Os conflitos trabalhistas que se enquadram na legislação do rito sumaríssimo estão sendo resolvidos por acordos em média em 80% dos casos, nos três estados do Sul. Na prática isso significa que nos estados de Santa Catarina, Rio Grande do Sul e Paraná todas essas as ações atendidas por esse procedimento foram eliminadas na primeira instância, o que tem ajudado a desafogar os níveis superiores dessas cortes.
Todas as ações com valor abaixo de 40 salários mínimos, ou R$ 6.040,00 são obrigadas, desde o dia 12 de abril, de acordo com legislação federal, a tramitar pelo rito sumaríssimo.

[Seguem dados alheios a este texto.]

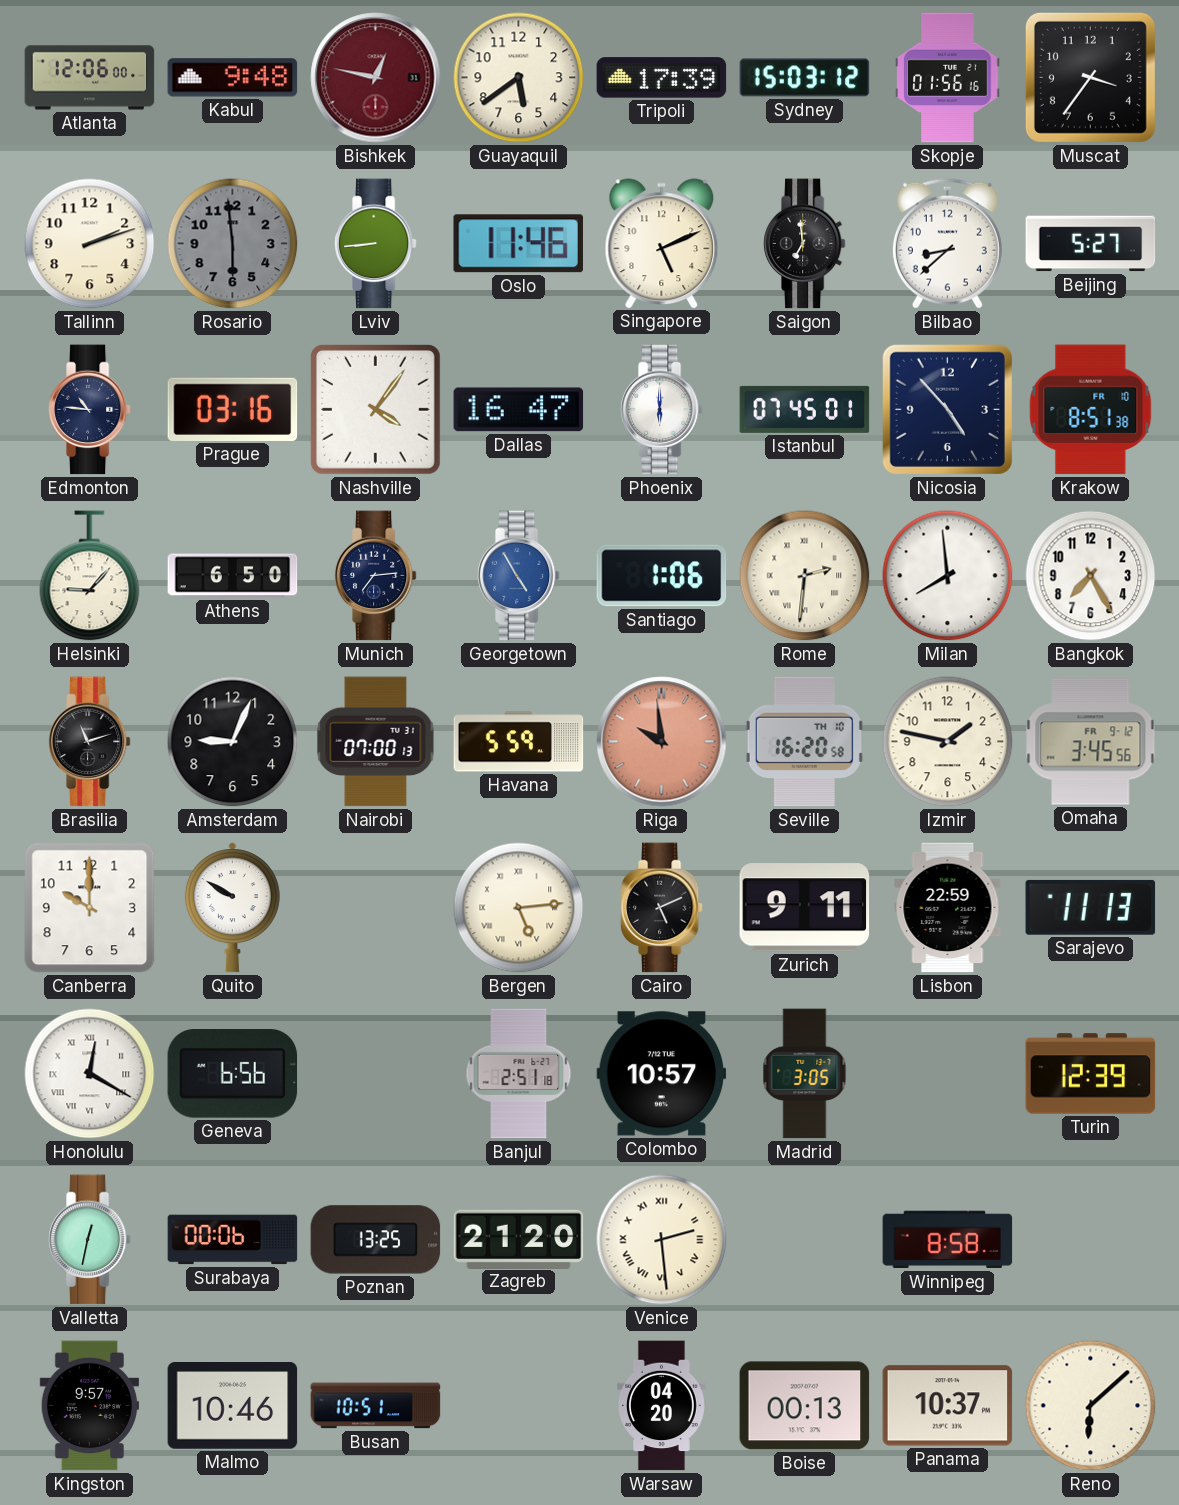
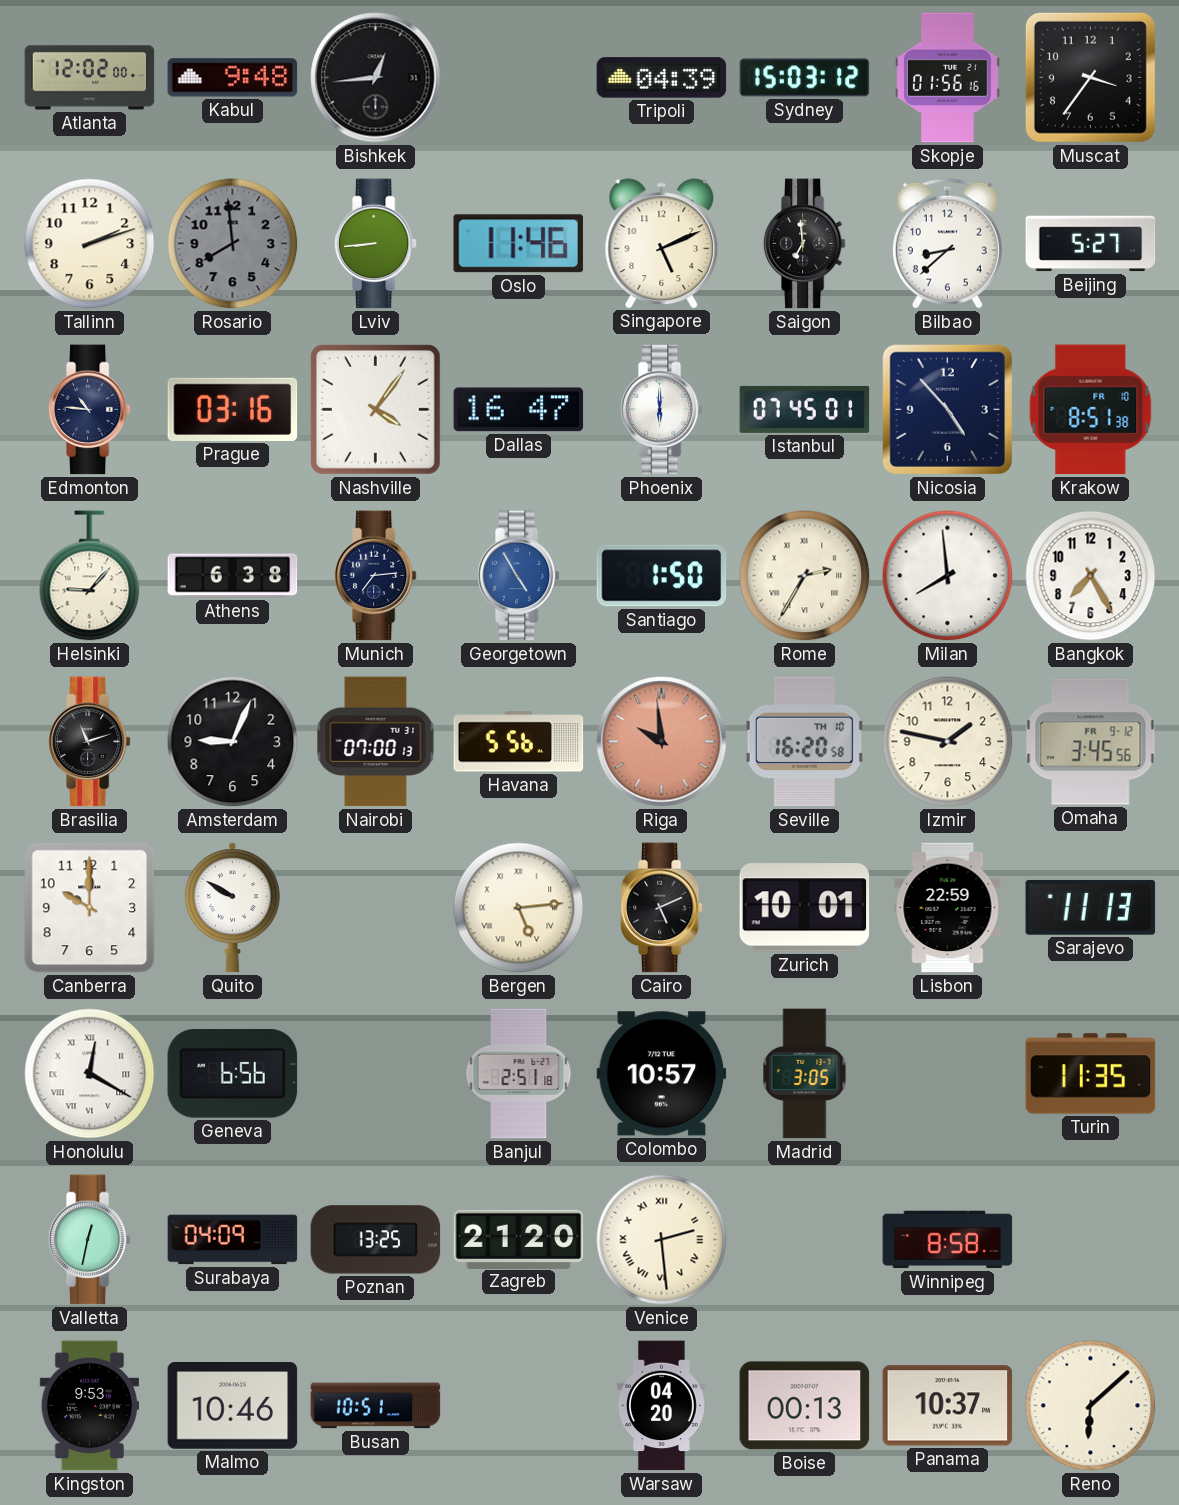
Atlanta: 12:06 -> 12:02
Bishkek: 12:47 -> 12:44
Bishkek dial: burgundy -> black
Guayaquil: 5:39 -> none
Tripoli: 17:39 -> 04:39
Rosario: 5:59 -> 7:59
Athens: 6:50 -> 6:38
Santiago: 1:06 -> 1:50
Rome: 2:31 -> 2:35
Havana: 5:59 -> 5:56
Zurich: 9:11 -> 10:01
Turin: 12:39 -> 11:35
Surabaya: 00:06 -> 04:09
Kingston: 9:57 -> 9:53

Essa regra vale para todos os casos exceto naqueles em que a citação do réu é feita por edital, quando o valor da ação não é indicado, ou quando o processo envolve um órgão da administração pública direta.

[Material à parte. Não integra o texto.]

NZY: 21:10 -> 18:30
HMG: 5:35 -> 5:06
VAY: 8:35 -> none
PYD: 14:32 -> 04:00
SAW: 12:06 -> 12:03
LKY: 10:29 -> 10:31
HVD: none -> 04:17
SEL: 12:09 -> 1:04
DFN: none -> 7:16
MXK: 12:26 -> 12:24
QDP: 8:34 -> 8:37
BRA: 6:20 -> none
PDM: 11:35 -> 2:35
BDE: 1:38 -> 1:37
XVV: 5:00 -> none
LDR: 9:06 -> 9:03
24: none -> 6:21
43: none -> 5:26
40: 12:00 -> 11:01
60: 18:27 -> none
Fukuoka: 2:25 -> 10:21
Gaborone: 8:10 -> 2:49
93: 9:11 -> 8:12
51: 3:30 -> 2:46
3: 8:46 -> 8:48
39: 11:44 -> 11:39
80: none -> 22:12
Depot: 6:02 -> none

Esses dados foram apresentados por magistrados da região Sul, que participaram em Londrina, entre 12 e 14 de outubro, do 5º encontro dos Magistrados do Trabalho da Região Sul. O organizador do evento e presidente da Associação dos Magistrados do Trabalho da IX Região, Reginaldo Melhado, realizou um levantamento após o evento com base nos trabalhos apresentados que permite um acompanhamento desse novo instrumento nos estados do Sul.

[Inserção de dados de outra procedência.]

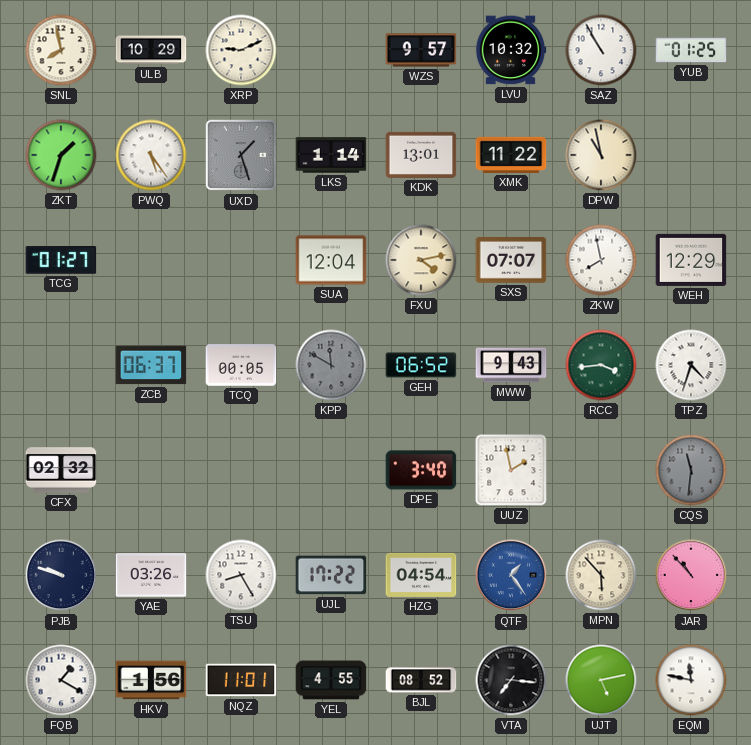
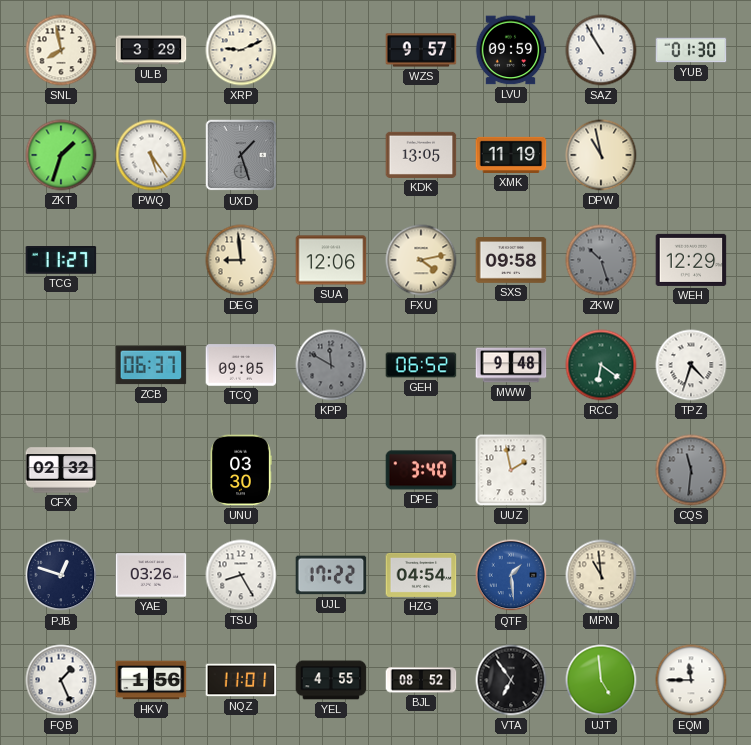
ULB: 10:29 -> 3:29
LVU: 10:32 -> 09:59
YUB: 01:25 -> 01:30
LKS: 1:14 -> none
KDK: 13:01 -> 13:05
XMK: 11:22 -> 11:19
TCG: 01:27 -> 11:27
DEG: none -> 8:59
SUA: 12:04 -> 12:06
SXS: 07:07 -> 09:58
ZKW: 7:58 -> 10:27
ZKW dial: white -> grey
TCQ: 00:05 -> 09:05
MWW: 9:43 -> 9:48
RCC: 3:44 -> 6:21
UNU: none -> 03:30
PJB: 9:48 -> 12:48
QTF: 1:24 -> 1:29
MPN: 5:53 -> 10:59
JAR: 10:53 -> none
FQB: 1:20 -> 1:26
VTA: 7:16 -> 6:54
UJT: 5:13 -> 4:59
EQM: 11:47 -> 11:45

Segundo Melhado, o tempo médio da resolução desses conflitos em todos os três estados tem girado em torno de 30 dias após ingresso da ação. Ele informou que o estado que conta com mais processos que se enquadram no procedimento sumaríssimo é o do Rio Grande do Sul, com 39% de todos as ações que chegaram até a Justiça do Trabalho. Em seguida aparecem Paraná e Santa Catarina, com 35% do total. ‘Apesar de não contarmos com material humano e estrutura para atender a demanda, a finalidade que orientou a criação do projeto, de desafogar a Justiça do Trabalho, vem sendo atingida’, afirmou.
O presidente da Amatra IX informou que a velocidade de tramitação das ações pelo novo procedimento vem sendo bem superior aos processos que caem na rotina tradicional dos tribunais. Ele cita como exemplo a tramitação dos casos analisados na 3ª Vara do Trabalho de Maringá, em que enquanto um processo pelo procedimento sumaríssimo tramita em 20 dias, pelas vias tradicionais leva em média quatro meses. ‘Em Curitiba, onde o movimento processual é maior, o rito sumaríssimo exige até 30 dias em média, contra um ano da tramitação tradicional’, diz.
Carta - Ao final do encontro os magistrados editaram um documento intitulado ‘Carta de Londrina’ pelo qual apontaram imperfeições no texto da legislação que instituiu o rito sumaríssimo. Um dos questionamentos é o recolhimento máximo de R$ 2.957,00 para apresentação de recurso, bem abaixo do teto do rito. ‘Nesse procedimento o depósito deveria no valor integral da causa’, afirma.